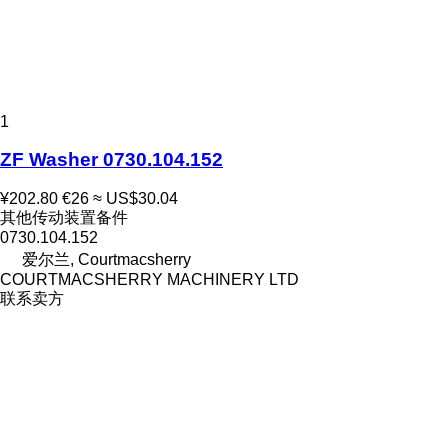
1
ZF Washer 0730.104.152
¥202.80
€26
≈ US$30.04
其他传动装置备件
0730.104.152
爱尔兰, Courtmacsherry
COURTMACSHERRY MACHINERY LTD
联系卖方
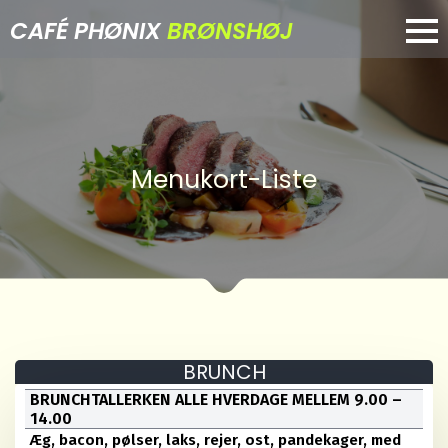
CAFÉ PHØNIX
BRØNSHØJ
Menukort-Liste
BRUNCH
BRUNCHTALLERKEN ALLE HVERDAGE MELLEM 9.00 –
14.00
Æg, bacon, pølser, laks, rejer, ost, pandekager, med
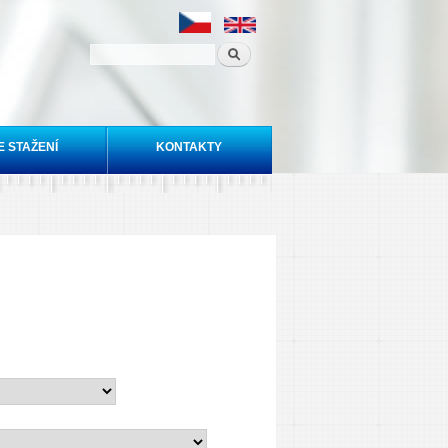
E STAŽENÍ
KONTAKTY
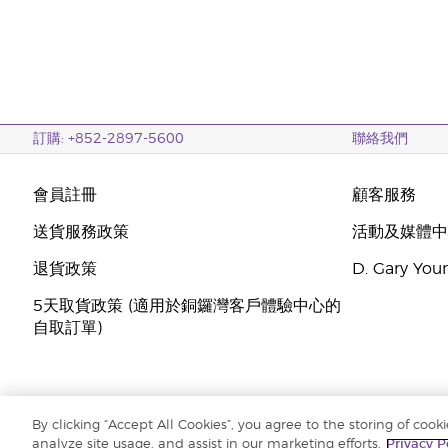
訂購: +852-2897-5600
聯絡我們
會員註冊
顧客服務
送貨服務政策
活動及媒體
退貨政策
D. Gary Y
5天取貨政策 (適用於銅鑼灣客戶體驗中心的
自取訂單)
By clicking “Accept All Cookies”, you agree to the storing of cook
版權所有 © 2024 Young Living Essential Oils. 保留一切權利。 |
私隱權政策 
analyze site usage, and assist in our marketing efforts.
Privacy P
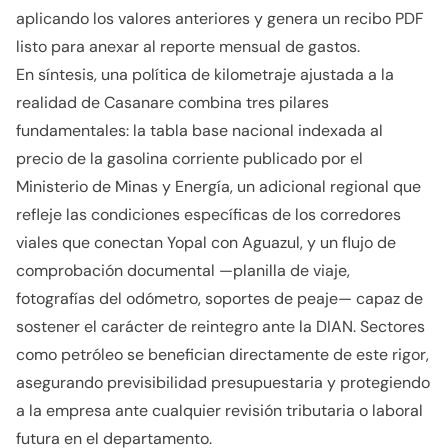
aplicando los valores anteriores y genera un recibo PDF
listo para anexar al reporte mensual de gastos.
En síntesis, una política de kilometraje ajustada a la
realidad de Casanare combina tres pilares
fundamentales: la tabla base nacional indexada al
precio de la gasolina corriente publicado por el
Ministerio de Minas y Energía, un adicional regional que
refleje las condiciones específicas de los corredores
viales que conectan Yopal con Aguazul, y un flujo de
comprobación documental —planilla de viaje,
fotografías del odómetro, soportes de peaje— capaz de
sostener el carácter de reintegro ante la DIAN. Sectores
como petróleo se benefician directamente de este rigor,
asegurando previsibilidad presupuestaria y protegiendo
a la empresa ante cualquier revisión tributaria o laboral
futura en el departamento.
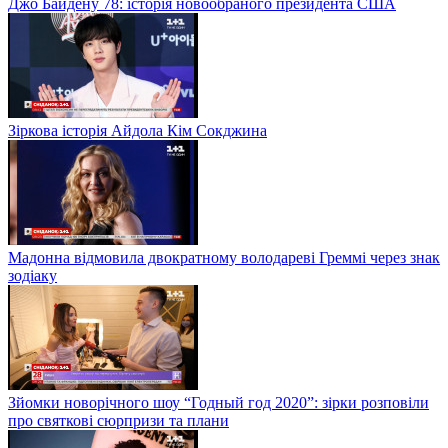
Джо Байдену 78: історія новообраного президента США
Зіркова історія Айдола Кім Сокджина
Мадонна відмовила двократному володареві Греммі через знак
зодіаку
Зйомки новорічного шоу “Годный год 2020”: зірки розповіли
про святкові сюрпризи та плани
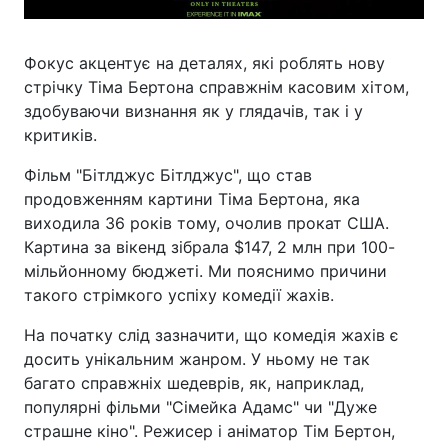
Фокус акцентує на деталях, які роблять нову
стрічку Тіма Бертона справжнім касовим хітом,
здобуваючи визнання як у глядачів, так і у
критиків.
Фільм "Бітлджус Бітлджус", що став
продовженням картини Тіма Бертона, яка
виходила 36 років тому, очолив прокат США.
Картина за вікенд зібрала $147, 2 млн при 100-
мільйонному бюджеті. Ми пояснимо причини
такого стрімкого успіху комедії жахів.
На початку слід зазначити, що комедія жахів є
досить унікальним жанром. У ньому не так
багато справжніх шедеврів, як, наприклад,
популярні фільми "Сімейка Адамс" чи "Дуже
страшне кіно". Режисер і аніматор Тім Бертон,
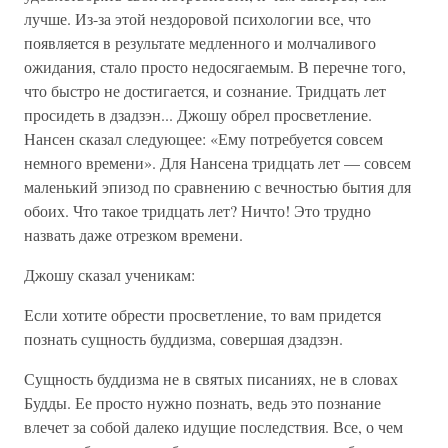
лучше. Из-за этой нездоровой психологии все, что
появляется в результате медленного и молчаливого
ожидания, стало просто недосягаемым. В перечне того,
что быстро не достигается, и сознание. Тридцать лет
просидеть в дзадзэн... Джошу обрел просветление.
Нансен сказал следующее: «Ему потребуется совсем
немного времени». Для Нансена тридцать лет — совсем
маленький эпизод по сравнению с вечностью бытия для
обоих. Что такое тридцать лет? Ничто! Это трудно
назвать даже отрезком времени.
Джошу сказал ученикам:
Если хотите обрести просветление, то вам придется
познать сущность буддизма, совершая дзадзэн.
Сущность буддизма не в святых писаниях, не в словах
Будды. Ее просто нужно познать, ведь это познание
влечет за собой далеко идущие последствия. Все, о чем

==*==

* PROMPT *
Word for word, copy all the entries above, but with no pictures.

* ANSWER TO THE EXERCISE *
1
ZF Washer 0730.104.152
¥202.80
€26
≈ US$30.04
其他传动装置备件
0730.104.152
爱尔兰, Courtmacsherry
COURTMACSHERRY MACHINERY LTD
联系卖方
CAFÉ PHØNIX
BRØNSHØJ
Menukort-Liste
BRUNCH
BRUNCHTALLERKEN ALLE HVERDAGE MELLEM 9.00 –
14.00
Æg, bacon, pølser, laks, rejer, ost, pandekager, med
E STAŽENÍ
KONTAKTY
訂購: +852-2897-5600
聯絡我們
會員註冊
顧客服務
送貨服務政策
活動及媒體
退貨政策
D. Gary Y
5天取貨政策 (適用於銅鑼灣客戶體驗中心的
自取訂單)
By clicking “Accept All Cookies”, you agree to the storing of cook
版權所有 © 2024 Young Living Essential Oils. 保留一切權利。 |
私隱權政策 
analyze site usage, and assist in our marketing efforts.
Privacy P
aplicando los valores anteriores y genera un recibo PDF
listo para anexar al reporte mensual de gastos.
En síntesis, una política de kilometraje ajustada a la
realidad de Casanare combina tres pilares
fundamentales: la tabla base nacional indexada al
precio de la gasolina corriente publicado por el
Ministerio de Minas y Energía, un adicional regional que
refleje las condiciones específicas de los corredores
viales que conectan Yopal con Aguazul, y un flujo de
comprobación documental —planilla de viaje,
fotografías del odómetro, soportes de peaje— capaz de
sostener el carácter de reintegro ante la DIAN. Sectores
como petróleo se benefician directamente de este rigor,
asegurando previsibilidad presupuestaria y protegiendo
a la empresa ante cualquier revisión tributaria o laboral
futura en el departamento.
Джо Байдену 78: історія новообраного президента США
Зіркова історія Айдола Кім Сокджина
Мадонна відмовила двократному володареві Греммі через знак
зодіаку
Зйомки новорічного шоу “Годный год 2020”: зірки розповіли
про святкові сюрпризи та плани
Фокус акцентує на деталях, які роблять нову
стрічку Тіма Бертона справжнім касовим хітом,
здобуваючи визнання як у глядачів, так і у
критиків.
Фільм "Бітлджус Бітлджус", що став
продовженням картини Тіма Бертона, яка
виходила 36 років тому, очолив прокат США.
Картина за вікенд зібрала $147, 2 млн при 100-
мільйонному бюджеті. Ми пояснимо причини
такого стрімкого успіху комедії жахів.
На початку слід зазначити, що комедія жахів є
досить унікальним жанром. У ньому не так
багато справжніх шедеврів, як, наприклад,
популярні фільми "Сімейка Адамс" чи "Дуже
страшне кіно". Режисер і аніматор Тім Бертон,
лучше. Из-за этой нездоровой психологии все, что
появляется в результате медленного и молчаливого
ожидания, стало просто недосягаемым. В перечне того,
что быстро не достигается, и сознание. Тридцать лет
просидеть в дзадзэн... Джошу обрел просветление.
Нансен сказал следующее: «Ему потребуется совсем
немного времени». Для Нансена тридцать лет — совсем
маленький эпизод по сравнению с вечностью бытия для
обоих. Что такое тридцать лет? Ничто! Это трудно
назвать даже отрезком времени.
Джошу сказал ученикам:
Если хотите обрести просветление, то вам придется
познать сущность буддизма, совершая дзадзэн.
Сущность буддизма не в святых писаниях, не в словах
Будды. Ее просто нужно познать, ведь это познание
влечет за собой далеко идущие последствия. Все, о чем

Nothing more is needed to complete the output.